Direct visualization of the transport of native oskar mRNA from a nurse cell to the posterior cortex of the oocyte. A TMR-labeled molecular beacon specific for oskar mRNA was injected into the cytoplasm of a nurse cell proximal to the oocyte. Images were acquired every 10 s over a period of 90 min, beginning immediately after microinjection, by using a confocal fluorescence microscope (the entire time course is shown in Movie 1). The anterior cortex (A) and the posterior cortex (P) of the oocyte and the location of the microinjected nurse cell are identified in the earliest image.

Fig. 3.

Use of binary molecular beacons to confirm that signals at the posterior pole of oocytes stem from hybridization to oskar mRNA. (A) The fluorophores of two appropriately designed molecular beacons can undergo FRET. Binding of differently colored molecular beacons to nearly adjacent positions on a target mRNA enables their two fluorophores to interact by FRET, which generates a uniquely detectable signal, whereas the nonspecific association of these molecular beacons with cellular components that elicit fluorescence does not place the pair of probes in a position that enables FRET to occur. (B) Detection of oskar mRNA in vitro with FRET, by using molecular beacon osk62 (labeled at its 5′ end with TMR) and molecular beacon osk87 (labeled at its 3′ end with Texas red), both of which bind to oskar mRNA at locations seven nucleotides apart from each other.

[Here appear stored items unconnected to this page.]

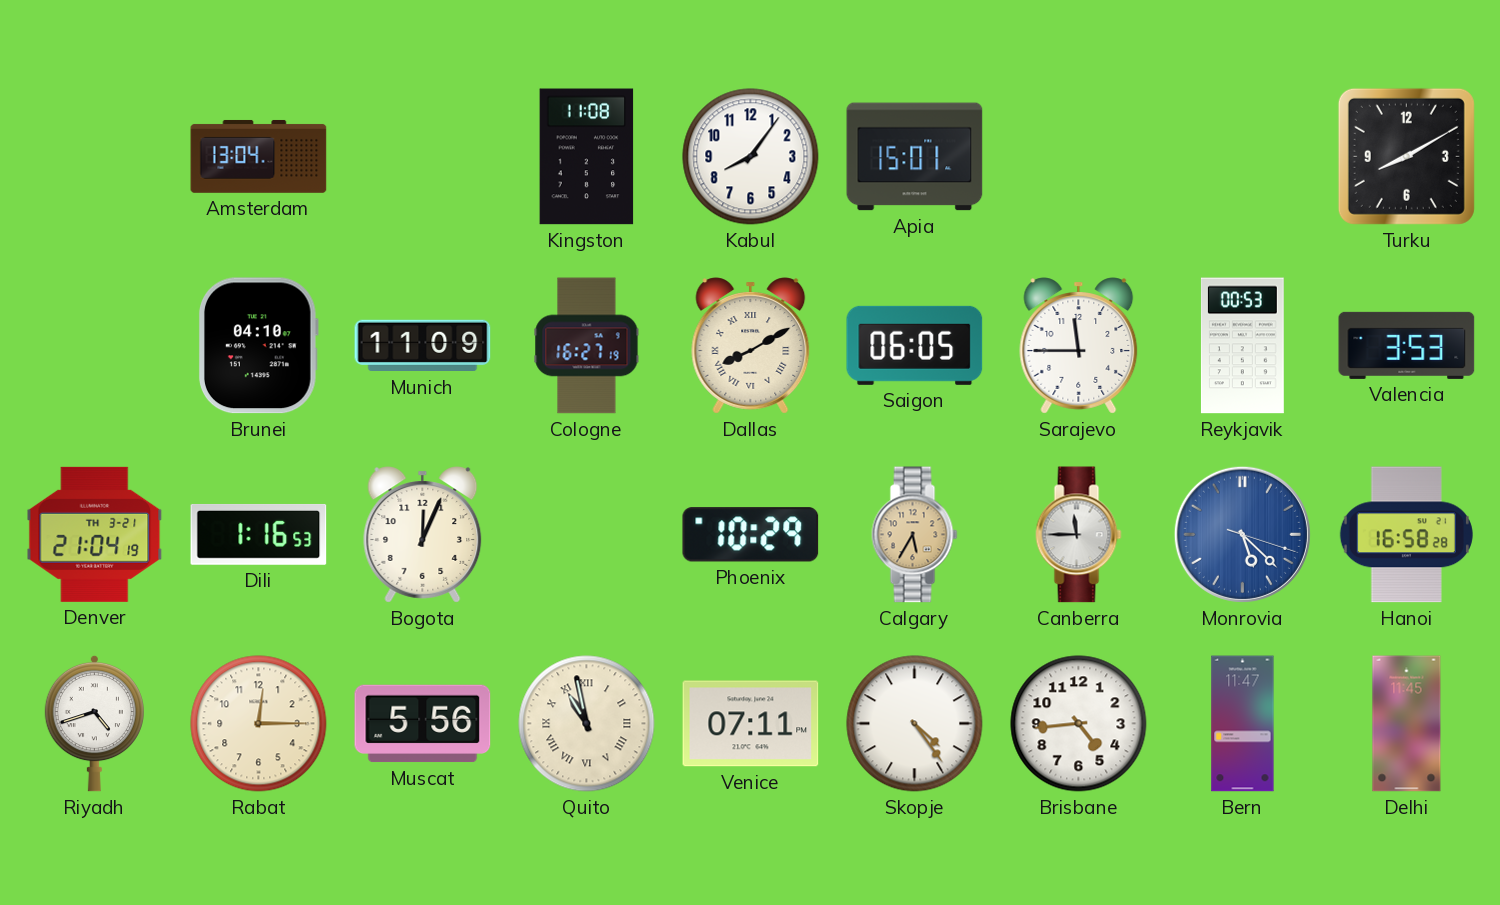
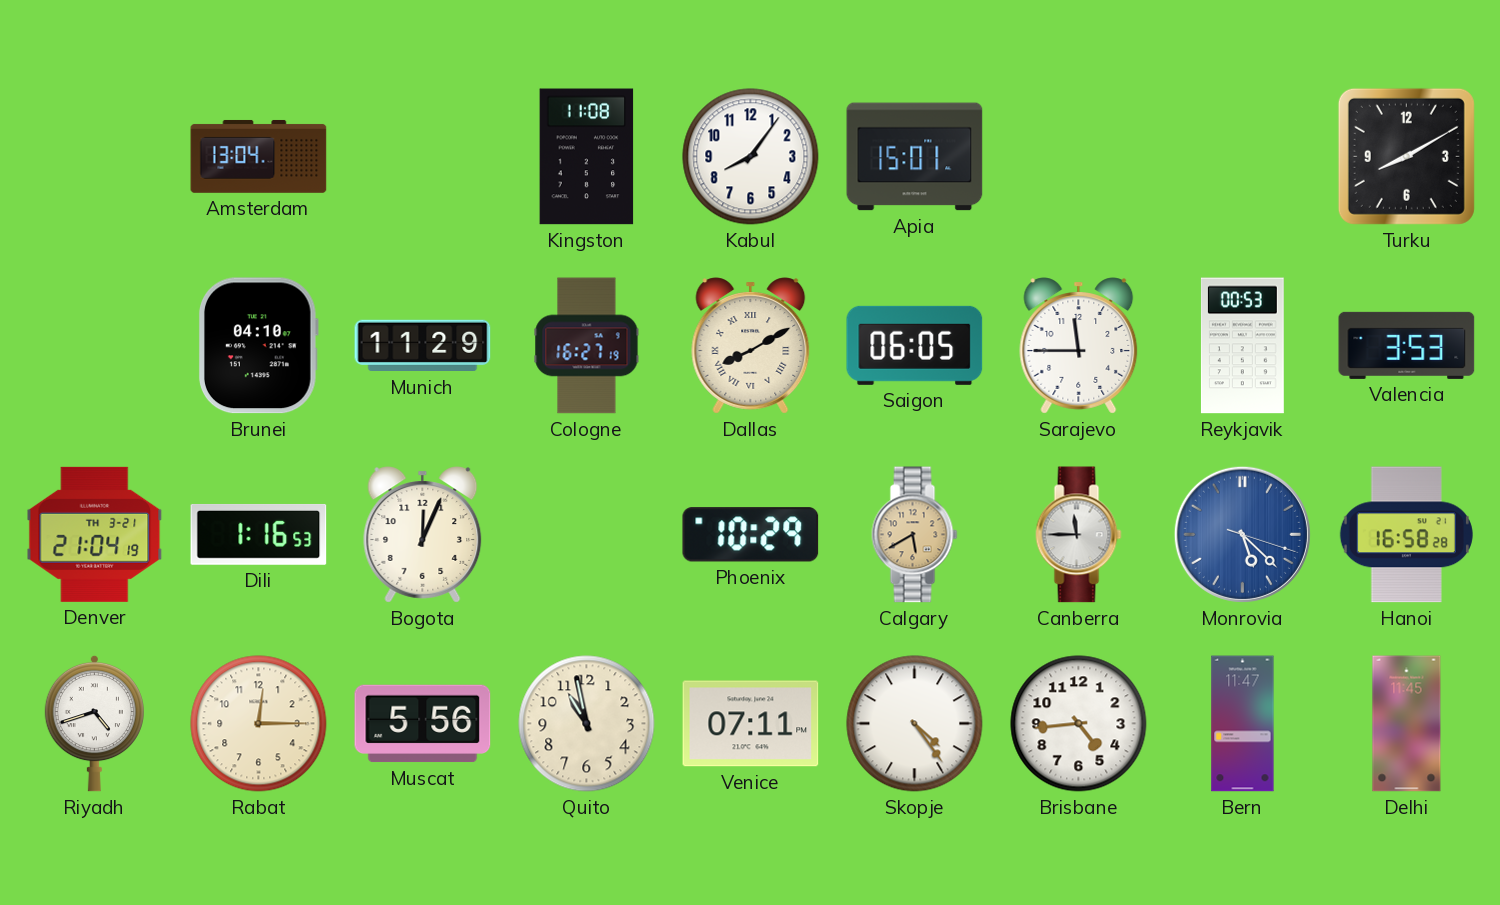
Munich: 11:09 -> 11:29
Calgary: 5:35 -> 5:40
Quito numerals: Roman -> Arabic
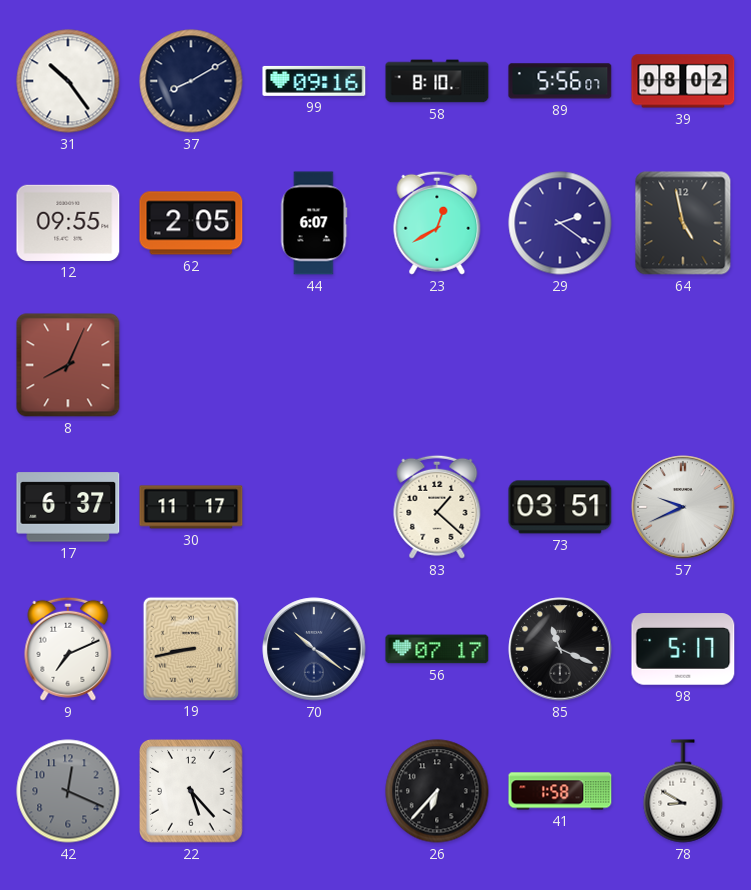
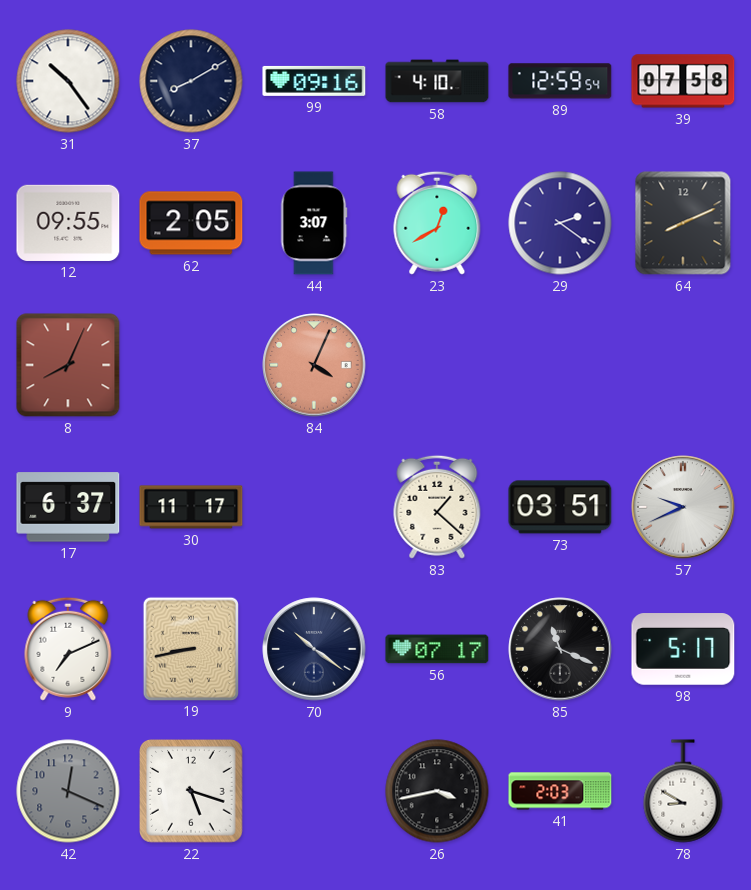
58: 8:10 -> 4:10
89: 5:56 -> 12:59
39: 08:02 -> 07:58
44: 6:07 -> 3:07
64: 4:58 -> 8:11
84: none -> 4:04
22: 5:23 -> 5:18
26: 6:37 -> 3:43
41: 1:58 -> 2:03
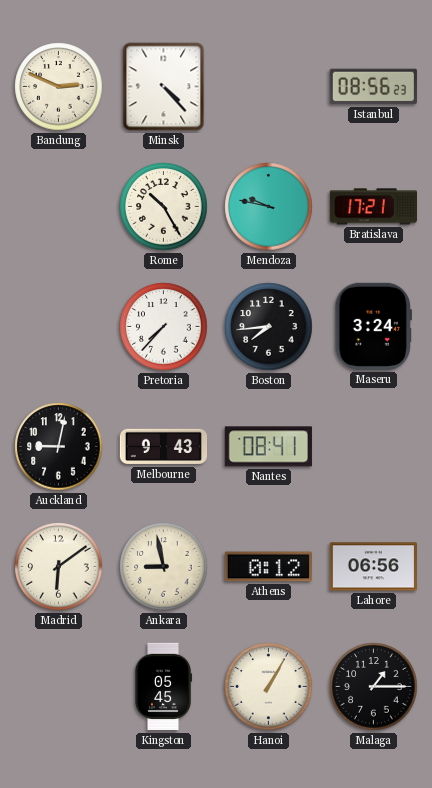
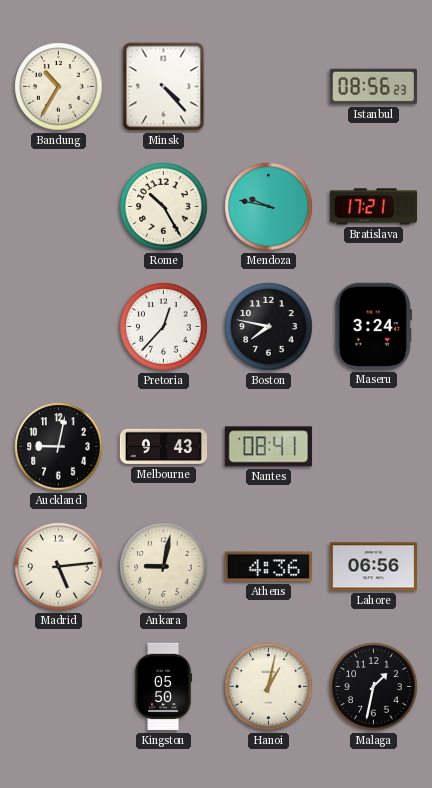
Bandung: 2:49 -> 10:35
Pretoria: 7:37 -> 12:37
Boston: 7:44 -> 7:47
Madrid: 6:09 -> 5:14
Ankara: 8:58 -> 9:02
Athens: 0:12 -> 4:36
Kingston: 05:45 -> 05:50
Hanoi: 1:05 -> 1:02
Malaga: 1:15 -> 1:32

The fluorescence spectrum of osk62 bound alone to oskar mRNA is shown by the green curve, and the fluorescence spectrum of osk87 bound alone to oskar mRNA is shown by the red curve. When they both bind to oskar mRNA, TMR fluorescence is depressed and Texas red fluorescence is elevated (black curve). (C and D) Imaging a wild-type oocyte 30 min after microinjection of a mixture of osk62 and osk87, by using either a filter set designed to stimulate the fluorescence of TMR and record the emission of TMR (C)ora filter set designed to highlight the FRET signal (D), which illuminates the specimen in the optimal excitation range of TMR and records the image in the optimal emission range of Texas red. (E) A ratio image, generated by dividing the intensity of the FRET signal in image D by the intensity of TMR fluorescence in image C at every pixel in the image. (F) Table of color codes used for depicting the ratios obtained in generating image E.